What if you didn't follow that advice? There's still time to get in shape before winter sports like basketball. But for every sport, specialists say, there are steps that parents, players and coaches still can take to improve the odds of a safe season.
Topping that list: Every child and teen needs a physical exam every year — even if the school doesn't require one — to be sure they're fit to play organized sports.
A good exam can highlight strengths and weaknesses that might make one sport a better fit than another.
It also may turn up warning signs of serious problems, such as whether a player is at risk for heartbeat irregularities that can cause sudden cardiac arrest — a very rare occurrence, but one that NATA warns is a leading cause of death in young athletes. Tonino says a good physician will ask whether a family member died young of a heart condition, and if the player has ever had a heart murmur or fainting episodes. Any of those could warrant a more in-depth exam to rule out heart problems.
Then comes proper conditioning. That means more than working up to intense practices. If the abdominal and thigh muscles aren't strong enough — known as "core strength" — then players of any sport overuse their other muscles, leading to strains, sprains and fractures, Tonino explains.
A common one is nicknamed Little League shoulder, where young baseball players get tiny fractures of the growth plate near the shoulder because they didn't have proper support for their throwing arm.

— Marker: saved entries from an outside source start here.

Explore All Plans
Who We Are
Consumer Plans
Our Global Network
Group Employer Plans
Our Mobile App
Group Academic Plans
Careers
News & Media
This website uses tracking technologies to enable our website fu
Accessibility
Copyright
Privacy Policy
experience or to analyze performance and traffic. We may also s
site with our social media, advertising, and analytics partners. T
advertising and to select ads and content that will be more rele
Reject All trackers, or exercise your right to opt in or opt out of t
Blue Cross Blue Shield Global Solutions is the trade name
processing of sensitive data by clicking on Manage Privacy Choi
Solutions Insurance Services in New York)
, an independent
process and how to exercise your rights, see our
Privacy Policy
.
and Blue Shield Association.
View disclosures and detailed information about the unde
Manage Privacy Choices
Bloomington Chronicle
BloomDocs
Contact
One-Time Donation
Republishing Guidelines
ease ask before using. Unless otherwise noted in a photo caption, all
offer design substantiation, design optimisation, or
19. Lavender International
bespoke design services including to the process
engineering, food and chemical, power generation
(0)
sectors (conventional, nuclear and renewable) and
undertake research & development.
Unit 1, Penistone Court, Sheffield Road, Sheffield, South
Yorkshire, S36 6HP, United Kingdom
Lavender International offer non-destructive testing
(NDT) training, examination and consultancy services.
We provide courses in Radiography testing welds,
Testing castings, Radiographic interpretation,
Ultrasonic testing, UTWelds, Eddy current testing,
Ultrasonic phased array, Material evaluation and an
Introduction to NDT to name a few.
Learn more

Another is the notoriously painful torn knee ligament called the ACL, or anterior cruciate ligament, common in any sport with a lot of twisting, jumping or pivoting — basketball, soccer, football, volleyball, skiing. It's more common in female athletes than males, who tend to bend their knees more as they jump and land, better for shock absorption. Also, females typically have weaker hamstrings, muscles at the back of the thigh that relieve stress on the ACL when the knee bends — something more of that core conditioning can help.

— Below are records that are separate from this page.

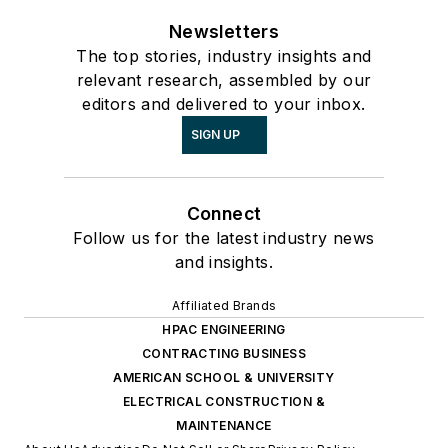
Newsletters
The top stories, industry insights and
relevant research, assembled by our
editors and delivered to your inbox.
SIGN UP
Connect
Follow us for the latest industry news
and insights.
Affiliated Brands
HPAC ENGINEERING
CONTRACTING BUSINESS
AMERICAN SCHOOL & UNIVERSITY
ELECTRICAL CONSTRUCTION &
MAINTENANCE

Beyond getting in shape is following the safety rules.
Federal health officials have launched a major campaign to alert coaches that 300,000 people a year suffer a concussion during sports or recreation activities, and that they must come out of the game even if they insist they feel fine. Concussions aren't mere bangs, they're mild brain injuries. If someone gets a repeat concussion before the brain recovers from the first, they can suffer serious brain damage or even die, warns a Centers for Disease Control and Prevention coach alert.
And the NATA is urging coaches to teach high school football players to pay attention to updated rules against "spearing," or headfirst contact. Running into another player with the top of the head, in a chin-down stance, can break the would-be tackler's neck.
It's a hazard that trainers like Robinson too often see from freshmen, the first year that 100-pound teens play together with 250-pounders.
"A lot of these little guys are starting to tackle and diving at people's feet. Those are the kids who are going to end up with head or neck injuries," he said. "Keep your eyes up, see what you're going to hit."